Pihole with unbound (DNS) will serve invalid certificates for sites. I can refresh and get a different invalid certificate. If I switch to a vpn, I get the correct certificate. From then on the site will work if I switch back to pihole.
The version of the site you receive could be geofenced or otherwise IP limited and you don't see the same content via the VPN.
If it's limited to one site then given that the certificates you are getting are for the dev site of some dodgy looking game app I'd be concerned with some sort of ad hijacking on that domain.
If it's other sites too then probably more concerning.
(I'm unable to reproduce this personally, the store.ui.com website seems to be working just fine with unbound).
It’s random. Sometimes happens with other sites, but isn’t like it is all of them or none. It’s not always the same site. I haven’t figured out a pattern.
The weird part is that I can refresh the page and I will still get the invalid certificate. If I close browser, it doesn’t make a difference. If I connect to vpn, and the go to the site, it works fine with the certificate. From that point on, the site will function correctly. It “feels” like some type of caching issue.
** [ DIAGNOSING ]: Name resolution (IPv4) using a random blocked domain and a known ad-serving domain
[✓] stxmumxjxbeud.store is NOERROR on lo (127.0.0.1)
[✓] stxmumxjxbeud.store is NOERROR on eth0 (192.168.1.58)
[✗] Failed to resolve doubleclick.com via a remote, public DNS server (8.8.8.8)
Do you have some firewall rules set up to block all DNS traffic on the network segment? Maybe DNATing those queries to Pi-hole?
If you take a look at the Pi-hole query log, /var/log/pihole/pihole.log you can see the queries from the clients and then where Pi-hole is forwarding the queries. I see a lot of queries for AWS Elastic Load Balancers.
Pi-hole (and unbound) can't really change TLS certs, there's no function for that to happen.
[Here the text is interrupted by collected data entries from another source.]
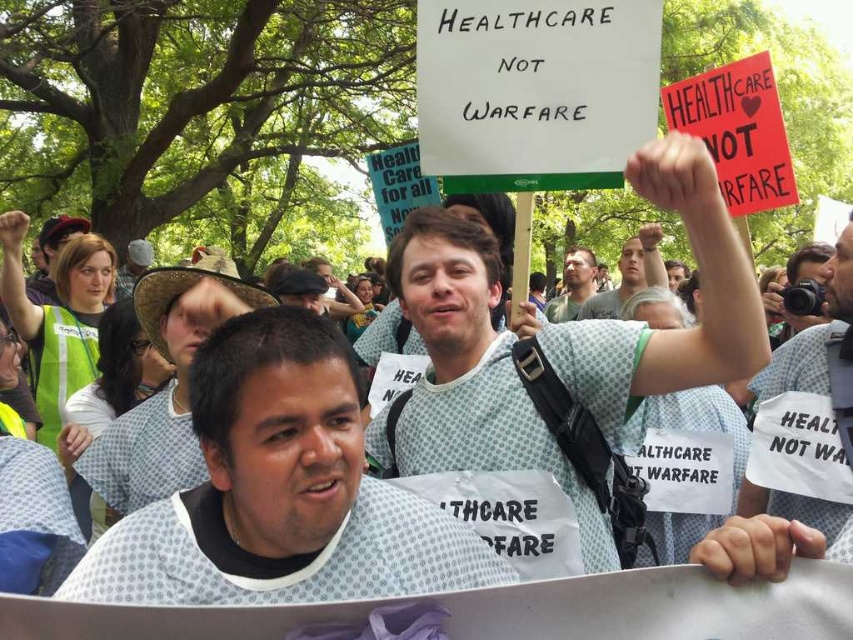 Question: Is light gray shirt at center to the right of light brown hair at center from the viewer's perspective?

Choices:
 (A) yes
 (B) no

Answer: (A)

Question: Which point is closer to the camera?

Choices:
 (A) (570, 276)
 (B) (621, 250)
 (C) (236, 484)

Answer: (C)

Question: Is white fabric shirt at center closer to camera compared to white dotted hospital gown at center?

Choices:
 (A) yes
 (B) no

Answer: (A)

Question: Among these points, which one is nearest to the camera?

Choices:
 (A) (647, 259)
 (B) (93, 564)
 (C) (560, 320)

Answer: (B)

Question: Considering the real-world distances, which object is closest to the white fabric shirt at center?

Choices:
 (A) light brown hair at center
 (B) white paper sign at upper center
 (C) white dotted hospital gown at center
 (D) light gray shirt at center

Answer: (C)

Question: Is the position of light gray shirt at center more distant than that of light brown hair at center?

Choices:
 (A) no
 (B) yes

Answer: (A) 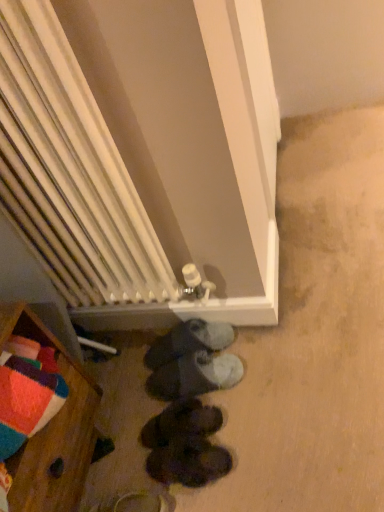 What do you see at coordinates (149, 150) in the screenshot?
I see `white radiator at center` at bounding box center [149, 150].

The image size is (384, 512). Describe the element at coordinates (195, 375) in the screenshot. I see `dark gray suede shoes at center, arranged as the third footwear when ordered from the bottom` at that location.

Identify the location of black suede shoes at lower center, the 3th footwear when ordered from top to bottom. This screenshot has height=512, width=384. (181, 423).

Image resolution: width=384 pixels, height=512 pixels. Describe the element at coordinates (188, 462) in the screenshot. I see `dark brown leather shoes at center, which ranks as the first footwear in bottom-to-top order` at that location.

The height and width of the screenshot is (512, 384). I want to click on dark brown leather shoes at center, which ranks as the first footwear in bottom-to-top order, so click(x=188, y=462).

This screenshot has width=384, height=512. Find the location of `white radiator at center`. white radiator at center is located at coordinates (149, 150).

Can you tell me how much dark brown leather shoes at center, the fourth footwear when ordered from top to bottom, and white radiator at center differ in facing direction?

The facing directions of dark brown leather shoes at center, the fourth footwear when ordered from top to bottom, and white radiator at center are 96.1 degrees apart.

Which is correct: dark brown leather shoes at center, the fourth footwear when ordered from top to bottom, is inside white radiator at center, or outside of it?

The correct answer is: outside.

Is there a large distance between dark brown leather shoes at center, the fourth footwear when ordered from top to bottom, and white radiator at center?

No, dark brown leather shoes at center, the fourth footwear when ordered from top to bottom, is in close proximity to white radiator at center.

At what (x,y) coordinates should I click in order to perform the action: click on furnurniture lying above the dark brown leather shoes at center, the fourth footwear when ordered from top to bottom (from the image's perspective). Please return your answer as a coordinate pair (x, y). The height and width of the screenshot is (512, 384). Looking at the image, I should click on (149, 150).

Is the depth of black suede shoes at lower center, marked as the 4th footwear in a bottom-to-top arrangement, less than that of dark gray suede shoes at center, placed as the second footwear when sorted from top to bottom?

No, it is not.

Visually, is black suede shoes at lower center, positioned as the 1th footwear in top-to-bottom order, positioned to the left or to the right of dark gray suede shoes at center, arranged as the third footwear when ordered from the bottom?

black suede shoes at lower center, positioned as the 1th footwear in top-to-bottom order, is to the left of dark gray suede shoes at center, arranged as the third footwear when ordered from the bottom.

From the image's perspective, would you say black suede shoes at lower center, positioned as the 1th footwear in top-to-bottom order, is shown under dark gray suede shoes at center, arranged as the third footwear when ordered from the bottom?

Incorrect, from the image's perspective, black suede shoes at lower center, positioned as the 1th footwear in top-to-bottom order, is higher than dark gray suede shoes at center, arranged as the third footwear when ordered from the bottom.

Between point (173, 331) and point (191, 359), which one is positioned behind?

Positioned behind is point (173, 331).

Is wooden chest of drawers at lower left oriented away from black suede shoes at lower center, marked as the 4th footwear in a bottom-to-top arrangement?

No, wooden chest of drawers at lower left's orientation is not away from black suede shoes at lower center, marked as the 4th footwear in a bottom-to-top arrangement.

Is black suede shoes at lower center, positioned as the 1th footwear in top-to-bottom order, completely or partially inside wooden chest of drawers at lower left?

No, black suede shoes at lower center, positioned as the 1th footwear in top-to-bottom order, is located outside of wooden chest of drawers at lower left.

Which is more to the left, wooden chest of drawers at lower left or black suede shoes at lower center, marked as the 4th footwear in a bottom-to-top arrangement?

wooden chest of drawers at lower left is more to the left.

Is dark brown leather shoes at center, the fourth footwear when ordered from top to bottom, positioned with its back to wooden chest of drawers at lower left?

Yes, dark brown leather shoes at center, the fourth footwear when ordered from top to bottom, is positioned with its back facing wooden chest of drawers at lower left.

From a real-world perspective, who is located higher, dark brown leather shoes at center, the fourth footwear when ordered from top to bottom, or wooden chest of drawers at lower left?

wooden chest of drawers at lower left.

From their relative heights in the image, would you say dark brown leather shoes at center, the fourth footwear when ordered from top to bottom, is taller or shorter than wooden chest of drawers at lower left?

Considering their sizes, dark brown leather shoes at center, the fourth footwear when ordered from top to bottom, has less height than wooden chest of drawers at lower left.

Considering the sizes of objects dark gray suede shoes at center, placed as the second footwear when sorted from top to bottom, and black suede shoes at lower center, positioned as the 1th footwear in top-to-bottom order, in the image provided, who is thinner, dark gray suede shoes at center, placed as the second footwear when sorted from top to bottom, or black suede shoes at lower center, positioned as the 1th footwear in top-to-bottom order,?

black suede shoes at lower center, positioned as the 1th footwear in top-to-bottom order.

Does point (176, 394) come in front of point (185, 342)?

Yes.

Is dark gray suede shoes at center, placed as the second footwear when sorted from top to bottom, beside black suede shoes at lower center, marked as the 4th footwear in a bottom-to-top arrangement?

Yes, dark gray suede shoes at center, placed as the second footwear when sorted from top to bottom, is beside black suede shoes at lower center, marked as the 4th footwear in a bottom-to-top arrangement.

Is dark gray suede shoes at center, arranged as the third footwear when ordered from the bottom, smaller than black suede shoes at lower center, positioned as the 1th footwear in top-to-bottom order?

Actually, dark gray suede shoes at center, arranged as the third footwear when ordered from the bottom, might be larger than black suede shoes at lower center, positioned as the 1th footwear in top-to-bottom order.

Is dark gray suede shoes at center, placed as the second footwear when sorted from top to bottom, at the right side of wooden chest of drawers at lower left?

Yes, dark gray suede shoes at center, placed as the second footwear when sorted from top to bottom, is to the right of wooden chest of drawers at lower left.

Considering the sizes of dark gray suede shoes at center, placed as the second footwear when sorted from top to bottom, and wooden chest of drawers at lower left in the image, is dark gray suede shoes at center, placed as the second footwear when sorted from top to bottom, bigger or smaller than wooden chest of drawers at lower left?

Clearly, dark gray suede shoes at center, placed as the second footwear when sorted from top to bottom, is smaller in size than wooden chest of drawers at lower left.

Is wooden chest of drawers at lower left located within dark gray suede shoes at center, arranged as the third footwear when ordered from the bottom?

That's incorrect, wooden chest of drawers at lower left is not inside dark gray suede shoes at center, arranged as the third footwear when ordered from the bottom.

Is dark gray suede shoes at center, arranged as the third footwear when ordered from the bottom, oriented away from wooden chest of drawers at lower left?

Yes, dark gray suede shoes at center, arranged as the third footwear when ordered from the bottom, is positioned with its back facing wooden chest of drawers at lower left.

Is dark brown leather shoes at center, the fourth footwear when ordered from top to bottom, positioned with its back to black suede shoes at lower center, positioned as the 1th footwear in top-to-bottom order?

dark brown leather shoes at center, the fourth footwear when ordered from top to bottom, does not have its back to black suede shoes at lower center, positioned as the 1th footwear in top-to-bottom order.

Considering the positions of point (157, 477) and point (227, 338), is point (157, 477) closer or farther from the camera than point (227, 338)?

Point (157, 477) appears to be closer to the viewer than point (227, 338).

Is dark brown leather shoes at center, which ranks as the first footwear in bottom-to-top order, far from black suede shoes at lower center, positioned as the 1th footwear in top-to-bottom order?

No, dark brown leather shoes at center, which ranks as the first footwear in bottom-to-top order, is not far from black suede shoes at lower center, positioned as the 1th footwear in top-to-bottom order.

Measure the distance between dark brown leather shoes at center, the fourth footwear when ordered from top to bottom, and black suede shoes at lower center, positioned as the 1th footwear in top-to-bottom order.

The distance of dark brown leather shoes at center, the fourth footwear when ordered from top to bottom, from black suede shoes at lower center, positioned as the 1th footwear in top-to-bottom order, is 12.71 inches.

Identify the location of furnurniture that is on the left side of dark brown leather shoes at center, which ranks as the first footwear in bottom-to-top order. (149, 150).

This screenshot has height=512, width=384. What are the coordinates of `footwear on the right of black suede shoes at lower center, positioned as the 1th footwear in top-to-bottom order` in the screenshot? It's located at (195, 375).

Based on their spatial positions, is dark gray suede shoes at center, arranged as the third footwear when ordered from the bottom, or wooden chest of drawers at lower left further from black suede shoes at lower center, positioned as the 1th footwear in top-to-bottom order?

Based on the image, wooden chest of drawers at lower left appears to be further to black suede shoes at lower center, positioned as the 1th footwear in top-to-bottom order.

When comparing their distances from black suede shoes at lower center, which appears as the 2th footwear when ordered from the bottom, does white radiator at center or wooden chest of drawers at lower left seem closer?

wooden chest of drawers at lower left.

Considering their positions, is dark brown leather shoes at center, the fourth footwear when ordered from top to bottom, positioned further to black suede shoes at lower center, marked as the 4th footwear in a bottom-to-top arrangement, than wooden chest of drawers at lower left?

wooden chest of drawers at lower left lies further to black suede shoes at lower center, marked as the 4th footwear in a bottom-to-top arrangement, than the other object.

Looking at the image, which one is located closer to black suede shoes at lower center, which appears as the 2th footwear when ordered from the bottom, black suede shoes at lower center, marked as the 4th footwear in a bottom-to-top arrangement, or wooden chest of drawers at lower left?

black suede shoes at lower center, marked as the 4th footwear in a bottom-to-top arrangement, is closer to black suede shoes at lower center, which appears as the 2th footwear when ordered from the bottom.

Looking at the image, which one is located closer to wooden chest of drawers at lower left, dark gray suede shoes at center, arranged as the third footwear when ordered from the bottom, or black suede shoes at lower center, marked as the 4th footwear in a bottom-to-top arrangement?

Based on the image, dark gray suede shoes at center, arranged as the third footwear when ordered from the bottom, appears to be nearer to wooden chest of drawers at lower left.

Based on the photo, when comparing their distances from black suede shoes at lower center, the 3th footwear when ordered from top to bottom, does dark gray suede shoes at center, placed as the second footwear when sorted from top to bottom, or black suede shoes at lower center, marked as the 4th footwear in a bottom-to-top arrangement, seem closer?

dark gray suede shoes at center, placed as the second footwear when sorted from top to bottom.

When comparing their distances from black suede shoes at lower center, the 3th footwear when ordered from top to bottom, does dark brown leather shoes at center, the fourth footwear when ordered from top to bottom, or dark gray suede shoes at center, arranged as the third footwear when ordered from the bottom, seem further?

Based on the image, dark gray suede shoes at center, arranged as the third footwear when ordered from the bottom, appears to be further to black suede shoes at lower center, the 3th footwear when ordered from top to bottom.

When comparing their distances from white radiator at center, does black suede shoes at lower center, the 3th footwear when ordered from top to bottom, or dark gray suede shoes at center, placed as the second footwear when sorted from top to bottom, seem further?

black suede shoes at lower center, the 3th footwear when ordered from top to bottom, lies further to white radiator at center than the other object.

At what (x,y) coordinates should I click in order to perform the action: click on footwear between black suede shoes at lower center, positioned as the 1th footwear in top-to-bottom order, and black suede shoes at lower center, the 3th footwear when ordered from top to bottom, in the vertical direction. Please return your answer as a coordinate pair (x, y). The width and height of the screenshot is (384, 512). Looking at the image, I should click on (195, 375).

Identify the location of footwear between dark gray suede shoes at center, arranged as the third footwear when ordered from the bottom, and dark brown leather shoes at center, which ranks as the first footwear in bottom-to-top order, in the up-down direction. The width and height of the screenshot is (384, 512). (181, 423).

I want to click on footwear situated between wooden chest of drawers at lower left and dark brown leather shoes at center, which ranks as the first footwear in bottom-to-top order, from left to right, so (181, 423).

Where is `furniture between white radiator at center and dark brown leather shoes at center, the fourth footwear when ordered from top to bottom, vertically`? furniture between white radiator at center and dark brown leather shoes at center, the fourth footwear when ordered from top to bottom, vertically is located at coordinates (53, 428).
I guess you could have a bad IP address and have the web server serve an outdated certificate but I'm not sure how that would work.
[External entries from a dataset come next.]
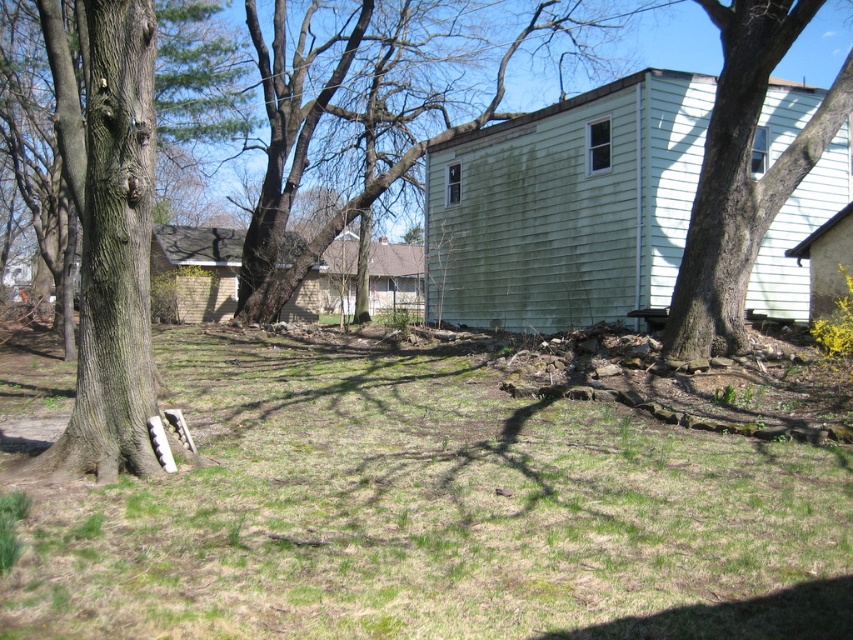 Can you confirm if green grass at center is taller than green painted wood siding at center right?

In fact, green grass at center may be shorter than green painted wood siding at center right.

Can you confirm if green grass at center is shorter than green painted wood siding at center right?

Yes, green grass at center is shorter than green painted wood siding at center right.

Where is `green grass at center`? green grass at center is located at coordinates (433, 513).

Is point (138, 93) farther from camera compared to point (711, 118)?

No, (138, 93) is closer to viewer.

Who is lower down, brown rough bark tree at left or smooth bark tree at right?

brown rough bark tree at left

Does point (36, 1) come behind point (784, 170)?

Yes, point (36, 1) is farther from viewer.

You are a GUI agent. You are given a task and a screenshot of the screen. Output one action in this format:
    pyautogui.click(x=<x>, y=<y>)
    Task: Click on the brown rough bark tree at left
    
    Given the screenshot: What is the action you would take?
    pyautogui.click(x=108, y=230)

The image size is (853, 640). Describe the element at coordinates (433, 513) in the screenshot. I see `green grass at center` at that location.

Is point (482, 476) positioned after point (672, 310)?

No.

The width and height of the screenshot is (853, 640). Identify the location of green grass at center. [433, 513].

You are a GUI agent. You are given a task and a screenshot of the screen. Output one action in this format:
    pyautogui.click(x=<x>, y=<y>)
    Task: Click on the green grass at center
    Image resolution: width=853 pixels, height=640 pixels.
    Given the screenshot: What is the action you would take?
    pyautogui.click(x=433, y=513)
Are all of the TLS certificates from the Amazon Root?
I do have 8.8.8.8 google dns blocked to cut down on services that try to bypass pihole dns resolution. This is at the firewall/router level. If I have that set incorrectly or if there is a better way within pihole to achieve, I will do that.
Your goal would be better achieved using a DNAT to redirect unwanted DNS requests to Pihole. I have Pihole running under a UDM-SE, and I can share my DNAT setup with you if you like, or you can find how to do this on the community forums for Unifi.